本書「序 本の重さについて(池澤夏樹)」から

 appleのipad第1世代モデルが日本でも発売され「デジタル書籍元年」といわれた2010年、「本は、これから」は出版された。来るべき「デジタル書籍時代」に向けて、本はどうあるべきか、本との付き合いかたがどうなっていくのか、などについて編者の池澤夏樹氏も含めて37人が意見を寄せている。
 その多くは冒頭の引用文のとおり紙の本に対する肯定的な文章である一方、新デバイスであるipadやkindle、電子書籍自体に対しては「まだ信用ならない」という雰囲気が伝わってくる。

 例えば↓の文章。

"検索エンジンを使って、あたかも自分の手で選んだかのような結果だけをスライドショーのように繰り出し続けることと、物理的に本を発見することは同じではない。アルゴリズムを借りたプロセスは、自分と本の中に記憶されない。"

本書「誰もすべての本を知らない(柴野京子)」から,p.111

 柴野氏は、デジタル技術の普及によって本と人との出会い方が変わってきていることへの危惧を寄せている。検索エンジンの進化によって簡単に必要な本に辿り着くことができるが、「そこにある本を読む」「手の届く範囲でめぐってきた本を読む」という本との偶然の出会いの機会を一方で手放すことになるかもしれない。そのことで読書体験の大きなひとつの部分が失われてしまうのではないか、との危惧だ。

 その偶然の機会を誰しもに提供する公共図書館に関係する二氏も文章を寄せている。

"kindleやiPadなどを教育委員会や公民館、小中学校の図書室などから地域の子どもたちや住民へ貸し出すことも検討すべきであろう。最新型のKindleは三〇〇〇冊程度のデータを保持できるが、三〇〇〇冊は移動図書館の一台分の積載量に匹敵する。"

本書「図書館は、これから(常世田良)」から、p.152

"電子書籍時代の図書館、すなわち電子図書館について考えてみよう。すべての書物は電子的に送られてくるので、そこから書物の表題、著者名、出版社名などの、いわゆる書誌的事項自動的に抽出することはやさしい。"
"従来の情報検索は欲しい情報の書かれているであろう書物を取り出し、あとはどこに書かれているかを探さねばならなかったが、電子図書館での検索では欲しい情報そのものが直接取り出せるわけである。"

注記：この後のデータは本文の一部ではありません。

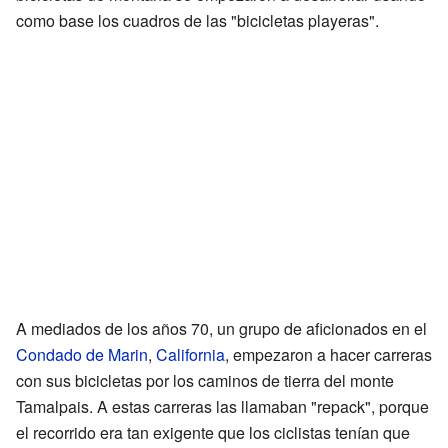
como base los cuadros de las "bicicletas playeras".
A mediados de los años 70, un grupo de aficionados en el
Condado de Marin
,
California
, empezaron a hacer carreras
con sus bicicletas por los caminos de tierra del monte
Tamalpais. A estas carreras las llamaban "repack", porque
el recorrido era tan exigente que los ciclistas tenían que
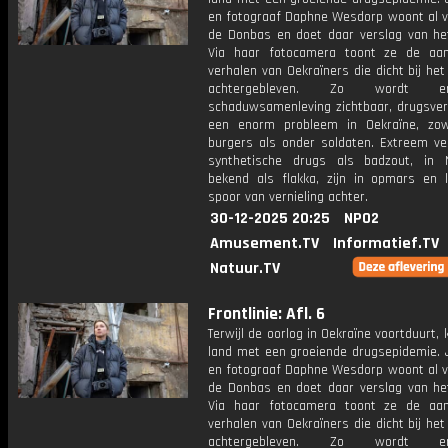
en fotograaf Daphne Wesdorp woont al vi
de Donbas en doet daar verslag van het 
Via haar fotocamera toont ze de aan
verhalen van Oekraïners die dicht bij het 
achtergebleven. Zo wordt 
schaduwsamenleving zichtbaar, drugsvers
een enorm probleem in Oekraïne, zo
burgers als onder soldaten. Extreem ve
synthetische drugs als badzout, in 
bekend als flakka, zijn in opmars en 
spoor van vernieling achter.
30-12-2025 20:25
NPO2
Amusement.TV
Informatief.TV
Natuur.TV
Frontlinie: Afl. 6
Terwijl de oorlog in Oekraïne voortduurt,
land met een groeiende drugsepidemie. J
en fotograaf Daphne Wesdorp woont al vi
de Donbas en doet daar verslag van het 
Via haar fotocamera toont ze de aan
verhalen van Oekraïners die dicht bij het 
achtergebleven. Zo wordt 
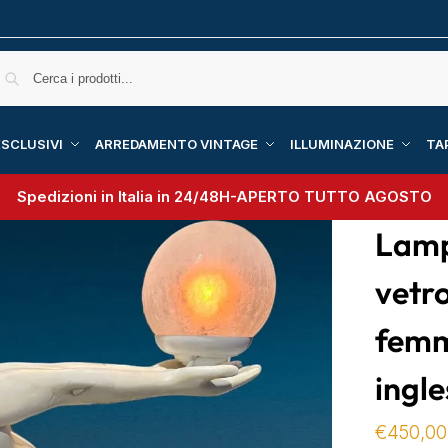
SCLUSIVI
ARREDAMENTO VINTAGE
ILLUMINAZIONE
TA
Spedizioni in Italia in 24/48H-
APERTO TUTTO AGOSTO
Lamp
vetro
femm
ingle
€
450,00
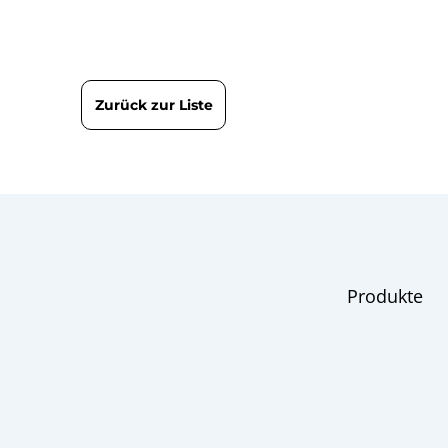
9643 Digita
Datenblatt
B09-643 Präz
Betriebsanleitung
Zurück zur Liste
Kolbenkraft-
Produktblatt
9000 | Elekt
Übersicht
Flyer | Lilly-
Flyer
Druckmessu
Checkliste
Produkte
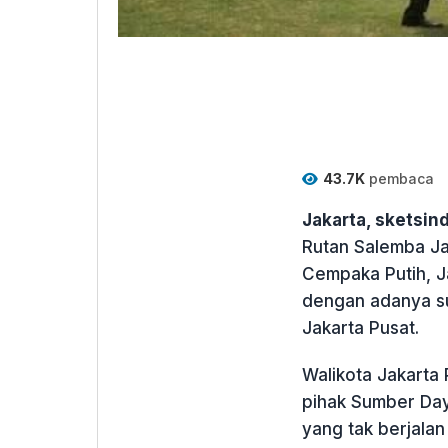
43.7K
pembaca
Jakarta, sketsi
Rutan Salemba Ja
Cempaka Putih, J
dengan adanya s
Jakarta Pusat.
Walikota Jakarta
pihak Sumber Daya
yang tak berjala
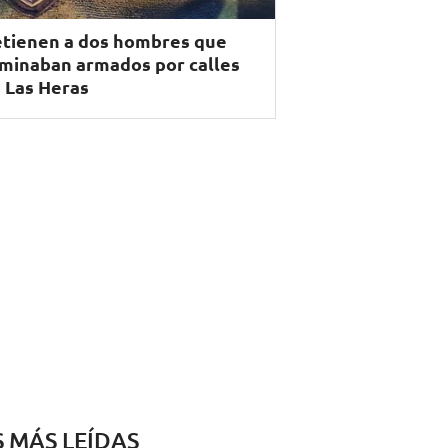
tienen a dos hombres que
minaban armados por calles
 Las Heras
S MÁS LEÍDAS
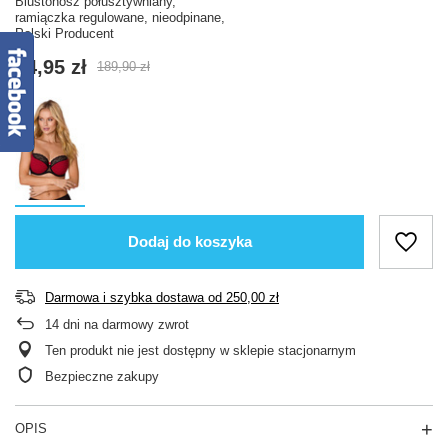
Biustonosz półusztywniany,
ramiączka regulowane, nieodpinane,
Polski Producent
94,95 zł
189,90 zł
Dodaj do koszyka
Darmowa i szybka dostawa
od
250,00 zł
14
dni na darmowy zwrot
Ten produkt nie jest dostępny w sklepie stacjonarnym
Bezpieczne zakupy
OPIS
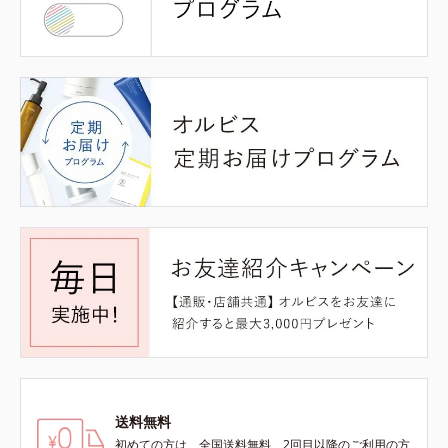
送料無料
初めての方は、全国送料無料、2回目以降のご利用の方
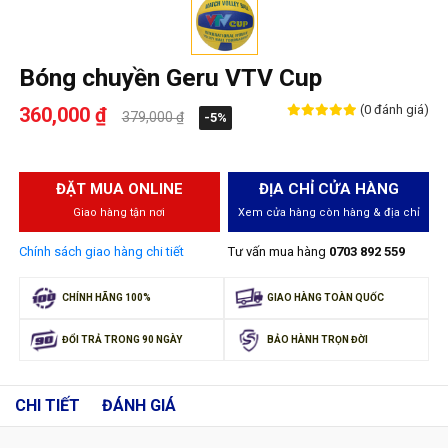
Bóng chuyền Geru VTV Cup
(0 đánh giá)
360,000 ₫
379,000 ₫
-5%
ĐẶT MUA ONLINE
ĐỊA CHỈ CỬA HÀNG
Giao hàng tận nơi
Xem cửa hàng còn hàng & địa chỉ
Chính sách giao hàng chi tiết
Tư vấn mua hàng
0703 892 559
CHÍNH HÃNG 100%
GIAO HÀNG TOÀN QUỐC
ĐỔI TRẢ TRONG 90 NGÀY
BẢO HÀNH TRỌN ĐỜI
CHI TIẾT
ĐÁNH GIÁ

本書「電子書籍のもつ可能性(長尾真)」から、p.166

 引用文のように、二氏はともに電子書籍に対して肯定的と思える意見を述べている。また、本は書かれている情報、コンテンツこそ重要であるという考えも共通している。常世田氏は書籍のコンテンツはテキストや画像のデータで記録し、紙へプリントして読む、あるいは電子デバイスで読むなどの読書の方法は読者に委ねるべきとし、長尾氏は書籍のコンテンツをデータとして活用することに長けているデジタル技術で、これまでの人類の知識を効率的に活用することができる、と期待する。
 公共図書館に関わる二人の文章は、本書全体の傾向とは異なり例外的に「デジタル書籍」を歓迎するかのようで印象的だ。

 「デジタル書籍元年」からまもなく15年経とうとしている。あらためて「デジタル書籍時代」や本や読書について考えてみたい、と思わせる一冊。